German recovery plan looks greener than it is, critics say

The German government's economic recovery plans that will be funded by the EU have come under fire for being less green than initially assumed. [EPA-EFE/MICHAEL SOHN / POOL]

Germany was lauded for supporting green spending criteria in the EU’s €750 billion pandemic recovery plan, but critics now say Berlin’s national recovery programme may look greener than it is.

The EU’s economic powerhouse was among the first to insist on a green spending target as part of the EU’s Recovery and Resilience Facility, with 37% of the multi-billion fund earmarked for climate-friendly initiatives. 

“The European Green deal needs to be in the core of our hard work to recover a resilient european economy,” German Environment Minister Svenja Schulze said when the package was agreed in July 2020.

Germany’s national recovery and resilience plan received the green light from the European Commission on Tuesday (22 June), a precondition to access its share of loans and grants that will be distributed to all EU countries under the €750 billion plan. 

“The Commission’s assessment of Germany’s plan finds that it devotes at least 42% of its total allocation to measures that support climate objectives,” the EU executive said in a statement officially endorsing the German plan. 

“The plan includes measures to decarbonise industry, with a particular focus on renewable hydrogen, investments in sustainable mobility, and the renovation of residential buildings to improve their energy efficiency,” the EU executive added.

But while Berlin does indeed put the emphasis on the green and digital transition, critics say most green initiatives listed in there are in fact borrowed from Germany’s own recovery plan funded by its national budget. 

“The plan is 80% cherry picked from the nationally funded recovery plan. In the larger national plan, only 21% is dedicated to climate protection,” said Sven Giegold, a German lawmaker from the Green party in the European Parliament. 

“The best looking measures have been recycled into the EU plan,” he told EURACTIV.

Meanwhile, measures that were deemed incompatible with the EU’s green spending rules were simply transferred to the recovery plan funded by Germany’s federal budget, said Michaela Holl from Agora Energiewende, a think tank.

Germany is far from being the only culprit. More broadly, environmental campaigners are worried that very few of the EU 27’s recovery plans actually meet the bloc’s 37% green spending goal.

As a whole, the German recovery plan is rather limited in scope, focusing primarily on hydrogen and digitalisation. More than €3 billion is earmarked for decarbonisation, with a focus on green hydrogen.

However, Holl points out that neither of the two German plans foresee an increase in renewable energy generation to produce green hydrogen.

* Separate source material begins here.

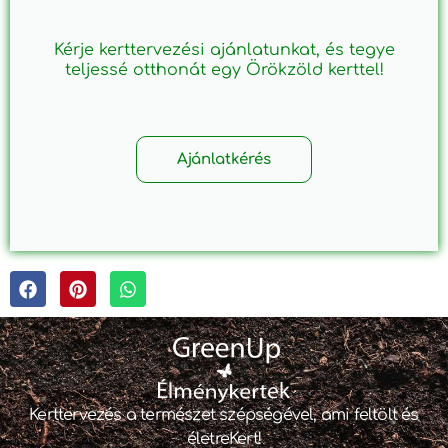
Kérje kerttervezési ajánlatunkat, és tegye
teljessé otthonát egy Örökzöld kerttel!
Ajánlatkérés
Kerttervezés a természet szépségével, ami feltölt és
életreKert!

“There is a risk that already scarce renewables capacities are simply taken away from electrifying other sectors,” she said. “Germany also does not contribute at all to the declared ambition to have 200 GW of additional renewable energy capacity by 2030,” she added.

Recovery plans fall short of EU green spending goals, campaigners warn

As the European Commission starts endorsing national recovery plans submitted by EU countries, campaigners are growing concerned that the EU executive may not fully enforce the fund’s green spending target.

Cash for Clunkers?

The German government refutes these accusations, and pointed to a UNEP report which lauded the German recovery plans. Germany has also received praise for the overall amount of money made available for climate-friendly investments, an environment ministry spokesperson told EURACTIV.

But critics of the German recovery plan are also concerned that upwards of €1 billion in EU and national funds are earmarked for supporting the purchase of hybrid vehicles. The measure is seen as a favour to Germany’s car manufacturers, who have long pushed for “cash for clunkers” programmes to renew the country’s car fleet.

According to Giegold, spending EU climate finance on hybrid vehicles is a clear instance of greenwashing, as studies have shown that hybrid vehicles impact the climate to a similar extent as the most efficient combustion engines.

Short-changed municipalities

The Greens are not the only ones complaining. Germany’s municipalities too said they were “very concerned over the high degree of centralisation and the lack of involvement of local and regional authorities by national governments in the Recovery and Resilience Facility,” said Michael Schmitz of the European council of municipalities and regions. 

Municipalities were initially told that they would be involved in the implementation of the EU funds, but they will ultimately receive only a mere €57 million, earmarked for research on energy-efficient housing experiments.

Schmitz points out that this may limit the effectiveness of the funds, as they may be unable to address issues at the regional and local levels due to lack of involvement of relevant authorities.